YOUR ASSIGNMENT – Will you output all of the data below exactly, omitting the images?
╭─ SUPPLIED ENTRIES
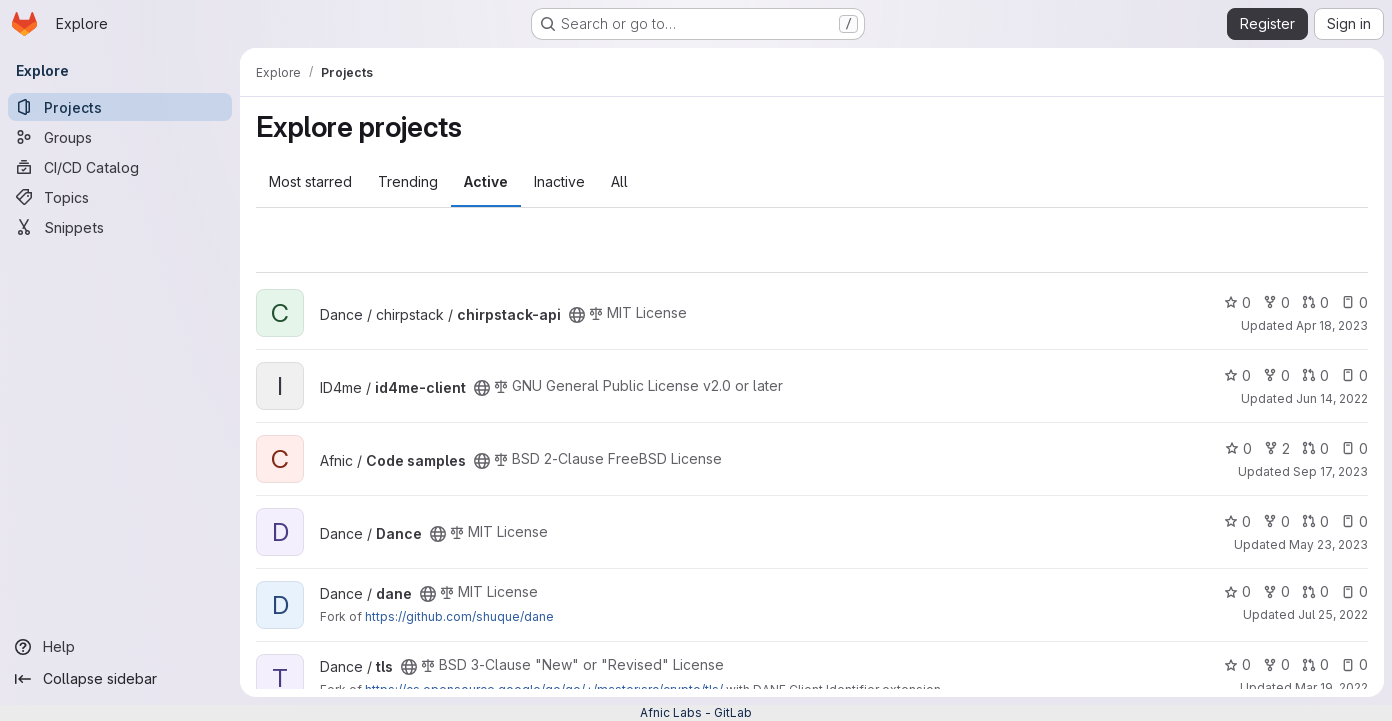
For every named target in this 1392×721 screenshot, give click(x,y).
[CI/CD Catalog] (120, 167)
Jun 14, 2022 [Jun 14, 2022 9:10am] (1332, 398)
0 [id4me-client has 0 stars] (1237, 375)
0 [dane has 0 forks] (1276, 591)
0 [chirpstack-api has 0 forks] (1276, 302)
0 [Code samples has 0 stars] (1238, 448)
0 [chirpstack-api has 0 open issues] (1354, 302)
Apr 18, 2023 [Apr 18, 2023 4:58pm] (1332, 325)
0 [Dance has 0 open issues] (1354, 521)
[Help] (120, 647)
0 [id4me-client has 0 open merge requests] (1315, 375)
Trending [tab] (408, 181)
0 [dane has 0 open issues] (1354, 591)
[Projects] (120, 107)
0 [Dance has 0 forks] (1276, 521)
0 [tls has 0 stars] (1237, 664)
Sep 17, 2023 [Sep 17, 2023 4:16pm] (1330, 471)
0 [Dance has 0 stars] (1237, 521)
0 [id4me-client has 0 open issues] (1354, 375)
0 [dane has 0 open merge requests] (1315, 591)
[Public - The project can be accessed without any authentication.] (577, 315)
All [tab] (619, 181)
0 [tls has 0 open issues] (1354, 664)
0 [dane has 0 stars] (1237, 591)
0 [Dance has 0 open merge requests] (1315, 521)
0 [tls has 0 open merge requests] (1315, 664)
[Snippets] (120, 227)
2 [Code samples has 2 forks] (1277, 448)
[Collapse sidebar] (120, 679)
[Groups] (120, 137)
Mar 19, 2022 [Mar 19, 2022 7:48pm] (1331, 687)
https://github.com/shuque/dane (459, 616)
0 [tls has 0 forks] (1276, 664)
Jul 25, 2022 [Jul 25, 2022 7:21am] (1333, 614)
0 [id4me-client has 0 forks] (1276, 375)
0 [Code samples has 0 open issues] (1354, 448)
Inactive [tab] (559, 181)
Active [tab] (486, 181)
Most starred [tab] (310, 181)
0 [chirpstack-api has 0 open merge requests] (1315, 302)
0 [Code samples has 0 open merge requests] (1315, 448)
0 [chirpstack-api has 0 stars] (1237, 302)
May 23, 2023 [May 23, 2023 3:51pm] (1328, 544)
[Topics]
╰─
RESPONSE FOR THIS EXERCISE –
For every named target in this 1392×721 screenshot, give click(x,y).
[CI/CD Catalog] (120, 167)
Jun 14, 2022 [Jun 14, 2022 9:10am] (1332, 398)
0 [id4me-client has 0 stars] (1237, 375)
0 [dane has 0 forks] (1276, 591)
0 [chirpstack-api has 0 forks] (1276, 302)
0 [Code samples has 0 stars] (1238, 448)
0 [chirpstack-api has 0 open issues] (1354, 302)
Apr 18, 2023 [Apr 18, 2023 4:58pm] (1332, 325)
0 [Dance has 0 open issues] (1354, 521)
[Help] (120, 647)
0 [id4me-client has 0 open merge requests] (1315, 375)
Trending [tab] (408, 181)
0 [dane has 0 open issues] (1354, 591)
[Projects] (120, 107)
0 [Dance has 0 forks] (1276, 521)
0 [tls has 0 stars] (1237, 664)
Sep 17, 2023 [Sep 17, 2023 4:16pm] (1330, 471)
0 [Dance has 0 stars] (1237, 521)
0 [id4me-client has 0 open issues] (1354, 375)
0 [dane has 0 open merge requests] (1315, 591)
[Public - The project can be accessed without any authentication.] (577, 315)
All [tab] (619, 181)
0 [tls has 0 open issues] (1354, 664)
0 [dane has 0 stars] (1237, 591)
0 [Dance has 0 open merge requests] (1315, 521)
0 [tls has 0 open merge requests] (1315, 664)
[Snippets] (120, 227)
2 [Code samples has 2 forks] (1277, 448)
[Collapse sidebar] (120, 679)
[Groups] (120, 137)
Mar 19, 2022 [Mar 19, 2022 7:48pm] (1331, 687)
https://github.com/shuque/dane (459, 616)
0 [tls has 0 forks] (1276, 664)
Jul 25, 2022 [Jul 25, 2022 7:21am] (1333, 614)
0 [id4me-client has 0 forks] (1276, 375)
0 [Code samples has 0 open issues] (1354, 448)
Inactive [tab] (559, 181)
Active [tab] (486, 181)
Most starred [tab] (310, 181)
0 [chirpstack-api has 0 open merge requests] (1315, 302)
0 [Code samples has 0 open merge requests] (1315, 448)
0 [chirpstack-api has 0 stars] (1237, 302)
May 23, 2023 [May 23, 2023 3:51pm] (1328, 544)
[Topics]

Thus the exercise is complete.